Yes, exactly - it's ONE THING that would have to be updated, and it would
apply to ALL DRIVERS.

> We have the same situation now with anisotropic filtering.  Only the R100 &
> R200 drivers support it now (I suppose the PowerVR & Nvidia drivers do too).

Yes, and so the tweak wrapper library would just fail to turn on
anisotropic filtering for drivers which don't support it.  If the driver
doesn't support it, it's harmless, because the tweak will simply have no
effect, assuming the user even turns it on to begin with (and it's not like
the tweak library would ALWAYS turn on ALL tweaks - the point to it is to
give the USER the ability to configure the tweaks which are enabled WITHOUT
IT MESSING UP THE DRIVER ITSELF).

> I can see how within Mesa or the driver we could easily default the initial
> value of GL_TEXTURE_MAX_ANISOTROPY_EXT to some value other than 1.  How
> would you do the same in a wrapper library?  You'd have to hook
> glBindTexture and call glTexParameterf on the texture after the first (and
> ONLY after the first) time the texture was bound to a given target.  That
> starts to sound like it would duplicate a lot of code that is already in
> libGL AND like it would add an unnecessary performance penalty.
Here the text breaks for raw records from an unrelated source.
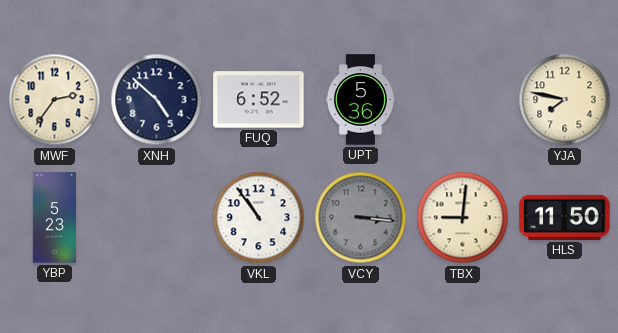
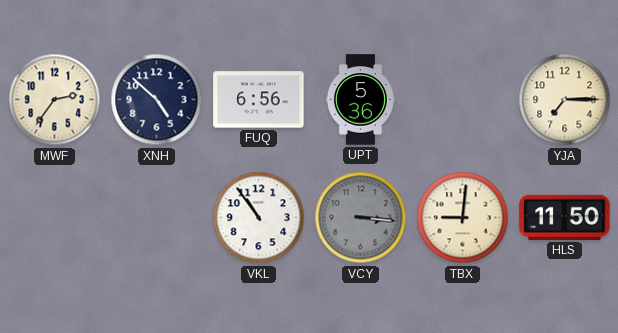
FUQ: 6:52 -> 6:56
YJA: 7:47 -> 7:15
YBP: 5:23 -> none
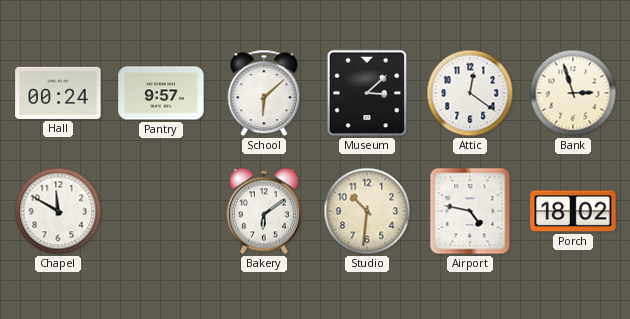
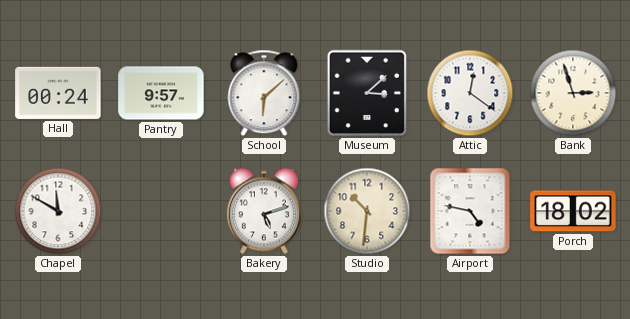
Bakery: 6:09 -> 5:12
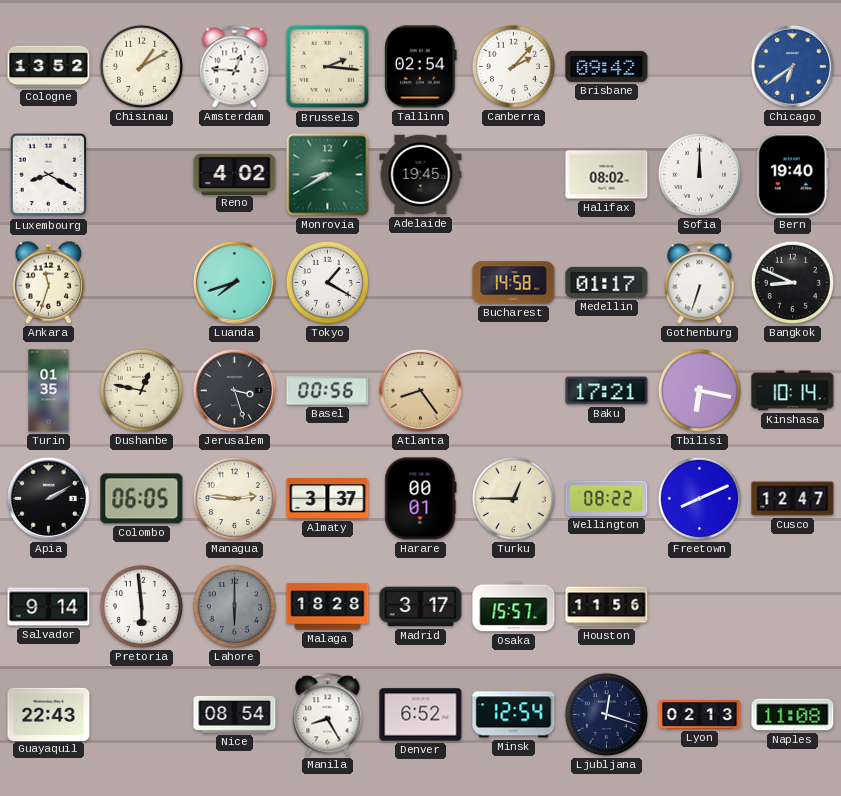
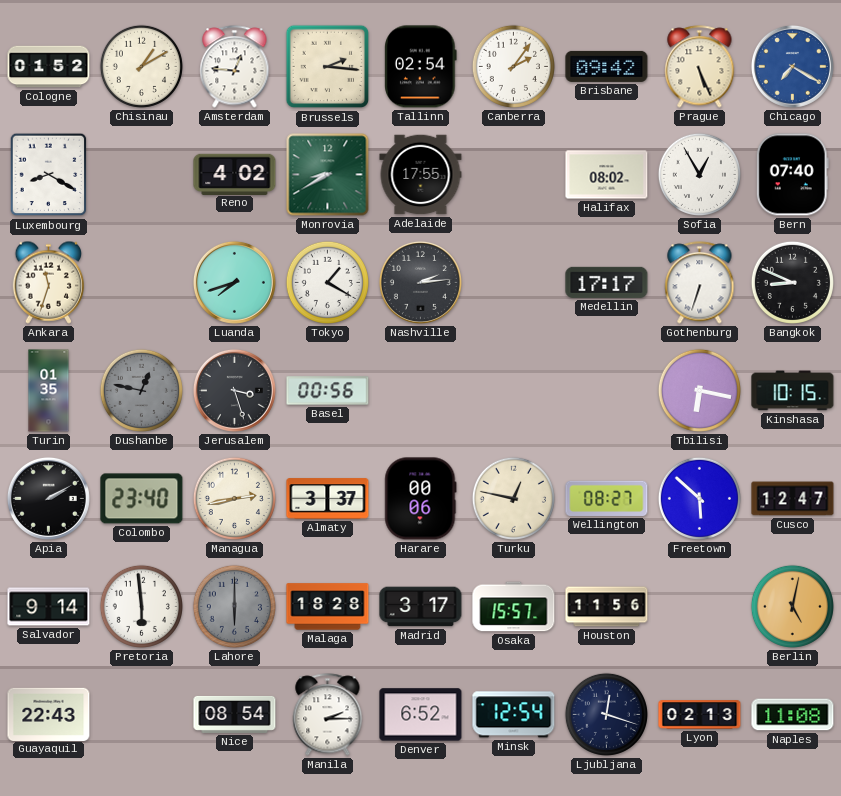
Cologne: 13:52 -> 01:52
Canberra: 2:07 -> 2:06
Prague: none -> 5:26
Chicago: 6:39 -> 7:20
Adelaide: 19:45 -> 17:55
Sofia: 12:00 -> 12:55
Bern: 19:40 -> 07:40
Nashville: none -> 2:14
Bucharest: 14:58 -> none
Medellin: 01:17 -> 17:17
Dushanbe dial: cream -> grey
Atlanta: 8:24 -> none
Baku: 17:21 -> none
Kinshasa: 10:14 -> 10:15
Colombo: 06:05 -> 23:40
Managua: 2:46 -> 2:43
Harare: 00:01 -> 00:06
Turku: 12:45 -> 12:47
Wellington: 08:22 -> 08:27
Freetown: 8:11 -> 5:52
Berlin: none -> 5:02
Manila: 8:25 -> 2:15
What's wrong with just calling the appropriate function on all
glTexImage2D() calls?

> > Also, the intent isn't to make the wrapper library "something which
> > everyone runs."  Only people who want to run it would run it.  It's not a
> > replacement to libGL, it's just something for tweaking quality, when people
> > want the quality to be tweaked.  Which is another thing in its favor -
> > users who don't give a damn wouldn't be subjected to the added overhead,
> > instability, and inconsistency which putting it into the driver itself
> > would cause.
> > 
> > Basically, I think the people who want this stuff included into the driver
> > itself have lost sight of what "this stuff" is *for*.
> 
> If you get down to it, it is for removing limits on GL settings that can be
> set with a given app.  For the most part this means trivial quality settings
> like texel size and filtering.  Why limit ourselves to that when quite a bit
> more can be had very easilly?

Like what?  And how does putting it into the driver make it any easier?
Then you still have to go through all of the pain and suffering of coming
up with a decent configuration mechanism.